화학공학소재연구정보센터
Journal of Chemical Physics, Vol.116, No.18, 7806-7813, 2002
Improving "difficult" reaction barriers with self-interaction corrected density functional theory
We examined 11 difficult reactions with self-interaction corrected density (SIC) functional theory. The data set includes dissociation of radicals into symmetric fragments (H-2(+)-->H+H+, He-2(+)-->He+He+), radical hydrogen abstraction (H+H-2-->H-2+H, H+HCl-->H-2+Cl, H+N2H2-->N2H+H-2, CH3+H-2-->CH4+H), proton transfer [HC(OH)CHC(O)H-->HC(O)CHC(OH)H], S(N)2 halogen exchange (X-+CH3X-->CH3X+X-, X=F,Cl,Br), and closed-shell unimolecular dissociation of tetrasine (C2N4H2-->N-2+2HCN). Calculated self-interaction energies cancel, almost identically, for the reaction energies (DeltaE(R)), so that SIC functionals do not lead to a systematic improvement in DeltaE(R). Self-interaction correction increases for reaction transition structures, leading to higher calculated activation barriers (DeltaE(not equal)). The average absolute deviation in DeltaE(not equal), from ab initio and experimental barriers, is reduced from 14 kcal/mol for Vosko-Wilk-Nusair (VWN) or 12 kcal/mol for revised Perdew-Burke-Ernzerhof (revPBE) functionals to 5.4 (SIC-VWN) or 3.4 (SIC-revPBE) kcal/mol. Reorganization of the electron density, due to removal of self-interaction, appears to be important.
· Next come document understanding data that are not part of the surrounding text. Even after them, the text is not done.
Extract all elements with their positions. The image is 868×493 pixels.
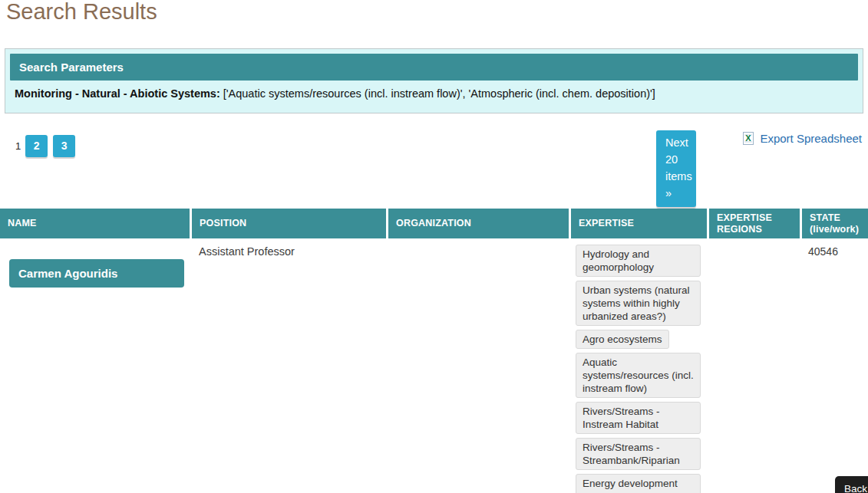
expertise-tag: Agro ecosystems (576, 330, 669, 349)
table-header-row: NAME POSITION ORGANIZATION EXPERTISE EXP… (0, 209, 868, 238)
excel-icon: X (741, 132, 754, 145)
export-spreadsheet-link[interactable]: X Export Spreadsheet (741, 132, 862, 145)
expertise-tag: Rivers/Streams - Instream Habitat (576, 402, 701, 434)
column-header-expertise-regions: EXPERTISE REGIONS (707, 209, 800, 238)
search-parameter-label: Monitoring - Natural - Abiotic Systems: (15, 87, 220, 100)
expertise-tag: Aquatic systems/resources (incl. instrea… (576, 353, 701, 398)
search-parameters-header: Search Parameters (10, 54, 858, 81)
next-20-items-button[interactable]: Next 20 items » (656, 130, 696, 207)
results-table: NAME POSITION ORGANIZATION EXPERTISE EXP… (0, 209, 868, 493)
expertise-tag: Hydrology and geomorphology (576, 245, 701, 277)
expertise-tag: Urban systems (natural systems within hi… (576, 281, 701, 326)
pagination-current-page: 1 (15, 140, 21, 152)
column-header-name: NAME (0, 209, 190, 238)
search-parameters-line: Monitoring - Natural - Abiotic Systems: … (10, 81, 858, 108)
page-title: Search Results (0, 0, 868, 23)
column-header-expertise: EXPERTISE (569, 209, 707, 238)
cell-position: Assistant Professor (190, 238, 386, 493)
search-parameter-value: ['Aquatic systems/resources (incl. instr… (223, 87, 655, 100)
column-header-position: POSITION (190, 209, 386, 238)
column-header-organization: ORGANIZATION (386, 209, 569, 238)
pagination-page-3-button[interactable]: 3 (53, 135, 75, 157)
cell-state: 40546 (800, 238, 868, 493)
table-row: Carmen Agouridis Assistant Professor Hyd… (0, 238, 868, 493)
expertise-tag: Energy development (coal) (576, 474, 701, 493)
person-name-button[interactable]: Carmen Agouridis (9, 259, 184, 288)
cell-expertise-regions (707, 238, 800, 493)
expertise-tag: Rivers/Streams - Streambank/Riparian (576, 438, 701, 470)
export-spreadsheet-label: Export Spreadsheet (760, 132, 862, 145)
pagination-page-2-button[interactable]: 2 (25, 135, 48, 157)
svg-text:X: X (746, 133, 752, 143)
pagination: 1 2 3 (15, 135, 81, 157)
back-to-top-button[interactable]: Back to Top (835, 476, 868, 493)
cell-organization (386, 238, 569, 493)
cell-expertise: Hydrology and geomorphologyUrban systems… (569, 238, 707, 493)
results-toolbar: 1 2 3 Next 20 items » X Export Spreadshe… (0, 130, 868, 205)
column-header-state: STATE (live/work) (800, 209, 868, 238)
search-parameters-panel: Search Parameters Monitoring - Natural -… (5, 48, 863, 113)
cell-name: Carmen Agouridis (0, 238, 190, 493)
When SIC is included as a perturbation, using self-consistent densities of the parent functional, the average absolute deviations for the barriers increase to 7.5 (VWN+SIC) or 5.3 (revPBE+SIC) kcal/mol. Gradient-corrected functionals (revPBE, BP86) reduce the magnitude of the total self-interaction correction, by improving the description of the core orbitals. For the valence orbitals, both the magnitudes of the self-interaction corrections, and their change between reagents and transition structures, are similar for VWN local density approximation, and generalized gradient approximation functionals. Reducing the magnitude of the self-interaction energy for valence electrons thus appears to be a promising direction for the development of chemically accurate exchange-correlation functionals.